7 – Embora já seja feito em
muitas escolas, sobretudo no final e durante o pós-básico, seria desejável que
os dispositivos de orientação vocacional tivessem os recursos necessários para
de forma alargada providenciarem informação clara sobre a natureza da oferta formativa,
das suas características e solicitações, a que áreas de desempenho permitem aceder
no mundo profissional, etc. Por outro lado, esse apoio também envolve o
trabalho com os alunos no sentido de ajudar a um processo de tomada de decisão
que seja base para procurar qualificação, de natureza diversa, no ensino
superior.
8 – Já no ensino superior e para
todos os alunos é importante que existam dispositivos de apoio institucionais e também formas de mentoria desenvolvidas já por alunos a frequentar os estabelecimentos que contribuam para melhores e mais rápidos
processos de adaptação a novas rotinas, métodos de trabalho, dificuldades de
adaptação, etc.
9 – Uma nota final para o óbvio,
as mudanças mais estruturais requerem investimentos e os recursos são finitos,
nenhuma dúvida. No entanto, as políticas públicas exigem opções e, também por
isso, serão avaliadas.
Era isto.
4 comentários:
Caro Zé Morgado,
As escolas TEIP são uma invenção governamental cujo objetivo passa por manter as denominadas escolas difíceis, inseridas em comunidades chamadas de risco, onde se sobressai os elevados níveis de despesa, de indisciplina, de abandono e de insucesso, rácios professor/alunos de exceção e um número considerável de assessores da direção e técnicos da área social (tachos).
Num estudo recente (https://doi.org/10.1590/S0104-40362018002601036) sobre os programas de educação compensatória, no caso português o TEIP, os resultados sugerem a ausência de impacto do programa TEIP na melhoria dos resultados escolares. Consequentemente, discute-se a eficácia da transferência de recursos materiais e humanos para estas escolas, especialmente considerando que a sua integração em programas de educação compensatória pode gerar fenómenos de estigmatização.

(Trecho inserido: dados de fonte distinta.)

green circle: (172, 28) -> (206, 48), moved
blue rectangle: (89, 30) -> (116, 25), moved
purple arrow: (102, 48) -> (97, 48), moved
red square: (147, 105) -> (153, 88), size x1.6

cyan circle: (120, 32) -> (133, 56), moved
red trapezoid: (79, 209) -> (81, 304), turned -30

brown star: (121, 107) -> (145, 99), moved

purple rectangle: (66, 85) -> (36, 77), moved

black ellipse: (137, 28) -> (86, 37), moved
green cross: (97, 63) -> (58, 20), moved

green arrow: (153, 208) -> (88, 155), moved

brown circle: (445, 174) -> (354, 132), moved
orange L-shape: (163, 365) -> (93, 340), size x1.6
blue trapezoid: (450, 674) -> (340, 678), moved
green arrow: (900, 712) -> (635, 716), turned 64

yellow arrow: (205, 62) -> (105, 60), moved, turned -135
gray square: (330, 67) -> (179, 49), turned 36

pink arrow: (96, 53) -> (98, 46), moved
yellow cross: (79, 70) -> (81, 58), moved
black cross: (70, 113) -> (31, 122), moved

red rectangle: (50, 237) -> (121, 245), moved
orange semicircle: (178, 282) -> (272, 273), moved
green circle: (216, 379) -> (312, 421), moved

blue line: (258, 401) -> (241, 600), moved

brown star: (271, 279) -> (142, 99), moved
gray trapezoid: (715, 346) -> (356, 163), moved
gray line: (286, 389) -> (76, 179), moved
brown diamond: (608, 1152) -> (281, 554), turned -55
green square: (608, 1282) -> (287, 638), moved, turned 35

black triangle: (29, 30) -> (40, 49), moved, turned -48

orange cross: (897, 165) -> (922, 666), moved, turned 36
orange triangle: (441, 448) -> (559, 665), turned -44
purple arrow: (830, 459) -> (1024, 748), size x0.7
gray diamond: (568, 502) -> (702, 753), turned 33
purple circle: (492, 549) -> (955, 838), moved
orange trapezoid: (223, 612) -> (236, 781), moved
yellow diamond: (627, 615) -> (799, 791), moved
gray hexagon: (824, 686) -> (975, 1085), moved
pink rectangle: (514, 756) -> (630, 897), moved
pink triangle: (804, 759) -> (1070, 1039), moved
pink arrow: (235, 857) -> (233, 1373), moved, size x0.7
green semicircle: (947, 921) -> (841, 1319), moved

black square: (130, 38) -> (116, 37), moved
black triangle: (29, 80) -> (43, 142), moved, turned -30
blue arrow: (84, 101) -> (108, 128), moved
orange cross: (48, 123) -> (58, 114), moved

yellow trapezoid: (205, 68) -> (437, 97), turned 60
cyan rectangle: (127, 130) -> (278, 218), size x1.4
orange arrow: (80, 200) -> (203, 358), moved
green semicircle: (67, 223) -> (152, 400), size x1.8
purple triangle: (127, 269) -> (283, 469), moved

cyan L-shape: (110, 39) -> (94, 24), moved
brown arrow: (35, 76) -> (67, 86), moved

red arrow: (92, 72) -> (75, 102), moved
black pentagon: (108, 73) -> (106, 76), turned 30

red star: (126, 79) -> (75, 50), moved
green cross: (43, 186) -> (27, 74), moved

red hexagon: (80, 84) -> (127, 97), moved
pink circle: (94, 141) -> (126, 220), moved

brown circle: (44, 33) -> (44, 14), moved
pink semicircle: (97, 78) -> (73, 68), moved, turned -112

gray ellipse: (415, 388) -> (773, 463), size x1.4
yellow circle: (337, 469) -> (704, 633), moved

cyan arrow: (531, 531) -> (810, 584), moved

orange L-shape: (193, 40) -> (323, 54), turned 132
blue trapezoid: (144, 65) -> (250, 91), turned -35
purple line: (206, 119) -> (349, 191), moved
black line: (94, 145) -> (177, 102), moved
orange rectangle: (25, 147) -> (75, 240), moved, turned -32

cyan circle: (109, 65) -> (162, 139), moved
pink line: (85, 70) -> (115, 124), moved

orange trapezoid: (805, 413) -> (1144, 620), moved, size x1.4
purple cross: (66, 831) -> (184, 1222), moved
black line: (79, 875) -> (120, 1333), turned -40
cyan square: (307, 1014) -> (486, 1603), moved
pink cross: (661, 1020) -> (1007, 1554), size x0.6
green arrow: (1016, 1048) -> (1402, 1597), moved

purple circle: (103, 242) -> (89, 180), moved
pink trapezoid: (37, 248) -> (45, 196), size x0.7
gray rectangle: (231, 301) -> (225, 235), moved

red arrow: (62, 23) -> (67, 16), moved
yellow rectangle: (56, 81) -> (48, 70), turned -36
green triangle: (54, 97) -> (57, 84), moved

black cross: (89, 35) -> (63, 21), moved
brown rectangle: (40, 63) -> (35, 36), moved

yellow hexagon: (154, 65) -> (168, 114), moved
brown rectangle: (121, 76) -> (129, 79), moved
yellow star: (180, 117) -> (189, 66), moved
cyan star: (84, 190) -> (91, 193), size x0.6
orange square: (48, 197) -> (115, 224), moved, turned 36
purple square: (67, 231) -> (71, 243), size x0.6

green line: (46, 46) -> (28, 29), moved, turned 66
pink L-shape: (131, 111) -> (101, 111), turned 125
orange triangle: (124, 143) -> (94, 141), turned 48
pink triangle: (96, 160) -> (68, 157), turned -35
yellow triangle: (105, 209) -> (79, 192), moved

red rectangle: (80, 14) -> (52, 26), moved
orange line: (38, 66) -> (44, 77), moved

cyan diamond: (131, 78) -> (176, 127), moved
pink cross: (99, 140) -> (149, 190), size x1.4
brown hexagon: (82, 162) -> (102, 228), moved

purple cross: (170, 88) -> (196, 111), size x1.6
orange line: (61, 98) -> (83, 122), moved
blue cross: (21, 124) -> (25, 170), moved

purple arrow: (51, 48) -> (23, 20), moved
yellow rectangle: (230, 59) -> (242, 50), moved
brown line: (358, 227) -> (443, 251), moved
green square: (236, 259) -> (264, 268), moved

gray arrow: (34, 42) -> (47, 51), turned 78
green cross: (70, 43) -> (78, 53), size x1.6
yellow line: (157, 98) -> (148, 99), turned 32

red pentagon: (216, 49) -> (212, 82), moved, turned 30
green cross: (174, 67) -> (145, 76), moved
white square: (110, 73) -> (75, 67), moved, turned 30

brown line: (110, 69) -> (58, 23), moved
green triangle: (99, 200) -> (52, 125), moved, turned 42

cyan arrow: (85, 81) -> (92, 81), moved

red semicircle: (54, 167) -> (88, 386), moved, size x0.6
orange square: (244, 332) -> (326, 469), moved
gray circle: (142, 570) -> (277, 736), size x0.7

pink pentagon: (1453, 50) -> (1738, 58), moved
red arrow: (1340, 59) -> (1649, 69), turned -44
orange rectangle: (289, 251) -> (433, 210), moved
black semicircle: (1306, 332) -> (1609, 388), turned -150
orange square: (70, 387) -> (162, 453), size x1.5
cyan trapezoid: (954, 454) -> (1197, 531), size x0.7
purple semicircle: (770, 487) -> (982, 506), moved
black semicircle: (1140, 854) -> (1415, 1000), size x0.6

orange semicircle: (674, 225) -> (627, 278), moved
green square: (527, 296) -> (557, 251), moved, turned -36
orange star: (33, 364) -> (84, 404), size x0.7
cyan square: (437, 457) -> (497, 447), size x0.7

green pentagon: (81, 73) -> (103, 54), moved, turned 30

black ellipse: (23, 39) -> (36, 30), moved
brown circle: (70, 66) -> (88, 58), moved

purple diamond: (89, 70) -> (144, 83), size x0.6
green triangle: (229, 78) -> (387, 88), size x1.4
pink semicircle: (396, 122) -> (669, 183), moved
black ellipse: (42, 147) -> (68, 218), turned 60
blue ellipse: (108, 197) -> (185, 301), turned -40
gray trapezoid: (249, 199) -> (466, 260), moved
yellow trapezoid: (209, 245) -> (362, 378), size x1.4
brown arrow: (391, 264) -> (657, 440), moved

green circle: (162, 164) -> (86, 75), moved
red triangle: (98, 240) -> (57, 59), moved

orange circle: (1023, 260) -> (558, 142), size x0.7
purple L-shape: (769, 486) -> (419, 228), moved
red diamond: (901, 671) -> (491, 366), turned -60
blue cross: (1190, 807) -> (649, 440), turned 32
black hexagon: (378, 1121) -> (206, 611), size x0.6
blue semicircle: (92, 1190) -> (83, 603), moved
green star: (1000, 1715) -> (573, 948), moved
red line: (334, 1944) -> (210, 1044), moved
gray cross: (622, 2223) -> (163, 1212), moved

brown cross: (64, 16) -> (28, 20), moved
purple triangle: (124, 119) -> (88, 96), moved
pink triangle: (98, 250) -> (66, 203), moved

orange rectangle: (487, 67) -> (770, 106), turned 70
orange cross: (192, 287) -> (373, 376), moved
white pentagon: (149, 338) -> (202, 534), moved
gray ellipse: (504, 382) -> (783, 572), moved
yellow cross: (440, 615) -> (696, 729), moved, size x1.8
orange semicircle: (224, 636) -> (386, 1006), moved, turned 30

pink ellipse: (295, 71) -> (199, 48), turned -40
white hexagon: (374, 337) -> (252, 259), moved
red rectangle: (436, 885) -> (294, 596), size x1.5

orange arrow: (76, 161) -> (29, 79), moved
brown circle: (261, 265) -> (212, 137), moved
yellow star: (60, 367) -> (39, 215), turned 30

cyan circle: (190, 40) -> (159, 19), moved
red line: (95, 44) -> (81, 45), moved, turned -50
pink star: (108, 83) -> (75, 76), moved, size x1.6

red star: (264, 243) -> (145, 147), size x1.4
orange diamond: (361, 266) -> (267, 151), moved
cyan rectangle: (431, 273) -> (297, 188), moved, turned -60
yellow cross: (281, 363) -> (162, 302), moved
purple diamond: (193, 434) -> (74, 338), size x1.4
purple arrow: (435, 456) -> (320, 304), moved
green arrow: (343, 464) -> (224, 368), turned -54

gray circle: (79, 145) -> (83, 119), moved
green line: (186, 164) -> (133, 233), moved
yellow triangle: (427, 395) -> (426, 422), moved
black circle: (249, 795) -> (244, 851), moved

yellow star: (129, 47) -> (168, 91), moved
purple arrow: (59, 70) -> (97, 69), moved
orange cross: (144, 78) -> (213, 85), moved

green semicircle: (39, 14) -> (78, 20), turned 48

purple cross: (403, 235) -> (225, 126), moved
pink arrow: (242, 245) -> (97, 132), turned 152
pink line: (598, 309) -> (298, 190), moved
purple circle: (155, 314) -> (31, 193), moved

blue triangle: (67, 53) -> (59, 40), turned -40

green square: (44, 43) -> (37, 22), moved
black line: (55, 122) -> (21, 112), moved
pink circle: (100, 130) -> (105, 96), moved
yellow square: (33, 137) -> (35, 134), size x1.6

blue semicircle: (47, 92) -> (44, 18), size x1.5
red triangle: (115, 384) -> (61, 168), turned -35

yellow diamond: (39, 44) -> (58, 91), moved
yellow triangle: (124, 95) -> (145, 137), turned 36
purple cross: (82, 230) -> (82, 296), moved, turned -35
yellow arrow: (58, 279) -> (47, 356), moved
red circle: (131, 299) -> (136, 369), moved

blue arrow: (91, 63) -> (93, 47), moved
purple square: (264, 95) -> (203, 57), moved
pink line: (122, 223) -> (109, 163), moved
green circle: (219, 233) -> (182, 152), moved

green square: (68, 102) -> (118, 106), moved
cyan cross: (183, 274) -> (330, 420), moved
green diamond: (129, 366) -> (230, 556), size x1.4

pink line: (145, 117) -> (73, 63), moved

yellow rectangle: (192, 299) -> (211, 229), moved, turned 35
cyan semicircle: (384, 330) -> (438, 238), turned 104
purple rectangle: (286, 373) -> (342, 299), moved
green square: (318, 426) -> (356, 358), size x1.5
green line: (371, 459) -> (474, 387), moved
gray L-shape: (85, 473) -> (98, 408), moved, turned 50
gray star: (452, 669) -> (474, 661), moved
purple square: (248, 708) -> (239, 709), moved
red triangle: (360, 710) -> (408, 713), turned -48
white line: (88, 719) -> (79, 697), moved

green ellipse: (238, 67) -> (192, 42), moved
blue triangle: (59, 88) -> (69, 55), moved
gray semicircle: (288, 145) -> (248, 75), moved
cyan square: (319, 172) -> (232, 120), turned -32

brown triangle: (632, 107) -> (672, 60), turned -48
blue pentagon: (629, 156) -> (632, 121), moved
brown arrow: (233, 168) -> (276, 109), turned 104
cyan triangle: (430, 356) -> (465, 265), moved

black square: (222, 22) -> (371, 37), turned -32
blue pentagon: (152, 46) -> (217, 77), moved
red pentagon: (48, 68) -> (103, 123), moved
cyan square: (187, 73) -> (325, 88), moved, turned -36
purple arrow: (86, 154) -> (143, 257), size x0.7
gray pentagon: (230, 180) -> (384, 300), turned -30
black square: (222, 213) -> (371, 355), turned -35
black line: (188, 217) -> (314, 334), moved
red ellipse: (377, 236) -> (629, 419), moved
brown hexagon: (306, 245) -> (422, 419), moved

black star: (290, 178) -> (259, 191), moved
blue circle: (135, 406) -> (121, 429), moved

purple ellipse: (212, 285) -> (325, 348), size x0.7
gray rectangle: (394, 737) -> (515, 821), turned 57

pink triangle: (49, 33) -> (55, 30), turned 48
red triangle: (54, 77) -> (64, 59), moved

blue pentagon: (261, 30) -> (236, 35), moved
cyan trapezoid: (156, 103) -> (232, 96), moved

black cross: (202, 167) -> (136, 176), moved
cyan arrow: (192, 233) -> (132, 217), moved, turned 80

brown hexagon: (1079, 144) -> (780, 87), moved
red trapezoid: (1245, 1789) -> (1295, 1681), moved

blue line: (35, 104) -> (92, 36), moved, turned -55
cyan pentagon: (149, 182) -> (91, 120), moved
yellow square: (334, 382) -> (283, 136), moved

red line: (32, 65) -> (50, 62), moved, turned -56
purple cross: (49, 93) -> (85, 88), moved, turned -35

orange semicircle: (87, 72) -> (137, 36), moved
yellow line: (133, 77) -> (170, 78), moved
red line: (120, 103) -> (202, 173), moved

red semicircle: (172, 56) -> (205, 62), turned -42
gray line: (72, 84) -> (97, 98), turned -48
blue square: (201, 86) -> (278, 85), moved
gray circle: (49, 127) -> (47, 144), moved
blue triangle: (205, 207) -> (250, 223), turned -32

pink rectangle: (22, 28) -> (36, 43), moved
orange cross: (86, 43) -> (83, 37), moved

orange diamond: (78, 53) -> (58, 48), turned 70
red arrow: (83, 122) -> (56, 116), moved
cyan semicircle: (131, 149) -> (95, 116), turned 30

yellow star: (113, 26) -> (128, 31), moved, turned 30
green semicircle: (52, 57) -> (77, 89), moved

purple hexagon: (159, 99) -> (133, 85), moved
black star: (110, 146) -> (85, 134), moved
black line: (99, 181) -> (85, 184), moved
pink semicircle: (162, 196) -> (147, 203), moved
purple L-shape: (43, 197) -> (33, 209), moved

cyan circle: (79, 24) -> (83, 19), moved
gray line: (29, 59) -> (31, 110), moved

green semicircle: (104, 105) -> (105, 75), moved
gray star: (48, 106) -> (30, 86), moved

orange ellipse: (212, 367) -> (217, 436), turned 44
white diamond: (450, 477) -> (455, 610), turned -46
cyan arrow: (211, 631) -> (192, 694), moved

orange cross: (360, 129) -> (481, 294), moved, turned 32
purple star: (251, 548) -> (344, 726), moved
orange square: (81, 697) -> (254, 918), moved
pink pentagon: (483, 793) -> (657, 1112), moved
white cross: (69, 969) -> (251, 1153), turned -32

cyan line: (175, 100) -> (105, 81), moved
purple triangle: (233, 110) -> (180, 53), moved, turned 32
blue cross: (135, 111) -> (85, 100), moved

Para Powers, Fischman e Berliner (2016) a Escola não pode ser o equilibrador das desigualdades produzidas pela sociedade: as desigualdades sociais devem ser enfrentadas pelos políticos, ao invés de se refugiarem em medidas de caráter paliativo ou compensatório.
Cumprimentos.
Justamente, Rui. Por isso sublinho a necessidade de respostas estruturais e integradas. Intervir, melhor ou pior, apenas a jusante tem um potencial de sucesso bastante mais baixo.
Cumprimentos
A boa literatura dá nomes a tudo aquilo que vivencio há 12 anos a esta parte num agrupamento TEIP. Hoje li três artigos e destaco este excerto de um deles:
À semelhança das ZEP, os TEIP deveriam pressupor a transformação dos territórios, das comunidades locais e do próprio funcionamento do sistema educativo, podendo ser encarados como “laboratórios” que contribuiriam para a mudança social através da educação.
No entanto, a análise dos princípios políticos que, desde o início, regularam os TEIP, demonstra que este dispositivo político continha, afinal, um propósito mais pacificador que democratizador dos públicos difíceis. Os seus pressupostos assentavam numa intervenção educativa inclusiva em contextos marcados pela exclusão social mas, em termos práticos, muito poucos agrupamentos de escolas desenvolveram, até à data, uma intervenção consubstanciada no fortalecimento da relação com as famílias e restantes parceiros locais.
Origem: https://www.researchgate.net/publication/314520173
Os dados conhecidos sugerem níveis de mudança pouco significativos e ao nível estrutural parecem inexistentes. Não está em causa o esforço realizado, mas modelo, objectivos e estratégias.